中国の歴史書では農民の出身で、後にそこそこになった人物だと立ち上げの際に大演説をしたことになってて、あり得ないことにそれが記録として後世に残っていたりしますから。
やはり捏造でも何でも、文が重要なんですねぇ。いやあ、これからも名台詞が出てくる事を期待しています!
お楽しみはこれからだ!
せっかくさずかった子供も政府の命令でおろさないといけないなんて、ほんとう生命を冒涜するものだと思います。だから、平気で妊婦に暴力をふるったりするんでしょうね。
村人にはがんばってほしいです。公安が殺したのはひとりじゃないんですから。二人なんですから。
この手の事件では、責任者を処罰(トカゲの尻尾切り)して一件落着させているようですが、
疑問1
民衆がトカゲの尻尾でいつまで満足していてくれるのか?
疑問2
無理な命令などで地方の責任者がトカゲの尻尾になるリスクを負わされているのか?
という疑問がわきます。
このあたりどうお考えでしょうか。
お忙しい中、日々色々なニュースが流れる昨今ですが、今年の夏は例年よりさらに暑くなりそうです。
「遺体を掲げて」についてですが、知人さんに昔聞いたことがあります。これは風習として昔からあるそうです。
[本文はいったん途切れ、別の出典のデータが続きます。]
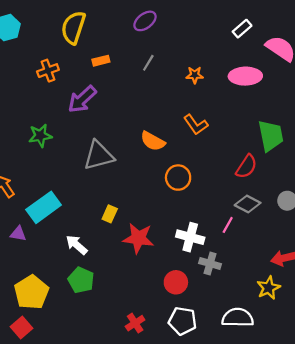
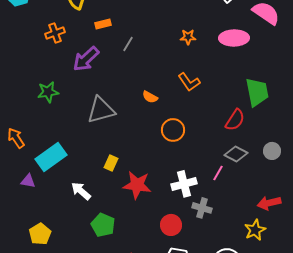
gray line: (148, 63) -> (128, 44), moved
orange semicircle: (153, 141) -> (150, 97), size x0.7
white cross: (190, 237) -> (184, 184), turned -30
green pentagon: (81, 280) -> (103, 225), moved
yellow pentagon: (31, 292) -> (40, 234), size x0.7

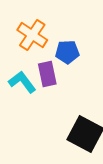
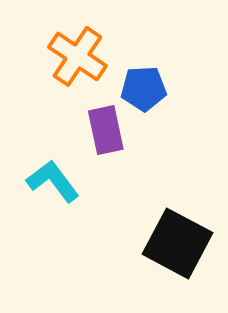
cyan L-shape: (22, 82) -> (53, 181), moved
訴える手段としては最後の最後らしいです。遺骸を棺にいれ埋葬しないと、死んだものは成仏できず呪うそうです。呪われたほうは相当たまらないそうです(役所の前に死体をわざと放置するというのもあるそうです)。
本来はきちんとお葬式をしてあげるのが故人への礼なのですが、恨みを抱いて死んだ場合は、故人の恨みを晴らすために遺族がこのような行動に出るようです。
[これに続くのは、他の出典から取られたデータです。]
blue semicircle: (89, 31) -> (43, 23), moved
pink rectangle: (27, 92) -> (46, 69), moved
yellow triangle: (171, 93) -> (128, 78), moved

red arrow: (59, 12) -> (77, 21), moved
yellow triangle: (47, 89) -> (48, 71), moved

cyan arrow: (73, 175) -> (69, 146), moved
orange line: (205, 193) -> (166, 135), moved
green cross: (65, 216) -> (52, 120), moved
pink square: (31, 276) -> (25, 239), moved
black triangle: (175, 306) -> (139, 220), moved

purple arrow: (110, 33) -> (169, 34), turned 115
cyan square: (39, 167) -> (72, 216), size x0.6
この手の話しは地方で多いらしく、よく村へ無茶な徴税をかし、それに抗議した正しい村人が役人のやとったやくざに殺され、残った村人が彼の遺骸を役所に放り込む、その後役所を焼き討ちというのが多いそうです。
余談ですが、日本に徴税の勉強に来た中国の役人が、日本の徴税担当者と現場研修したさい、なぜガードマンがつかないのかと質問されたという話しがあります。彼らいわく、中国では徴税は命がけだそうです。
散漫になってしまいましたが、このような事態が増えるというのは大変危険なことというのが知人さんの考えで、どうせ生きていても救われないのなら命をかけて訴えるという手段へとどんどん変化しているのかもしれません。
一ついえることは、こういうニュースが一般そして海外に流布するという事態から、かなり地方は荒れまくっているのかもしれません。
情報通信の発達した現代では農民も知恵をつけてきたでしょうから、地方政府の横暴にもそうそうは屈しないでしょう。が、全国騒乱状態になっては困りますね。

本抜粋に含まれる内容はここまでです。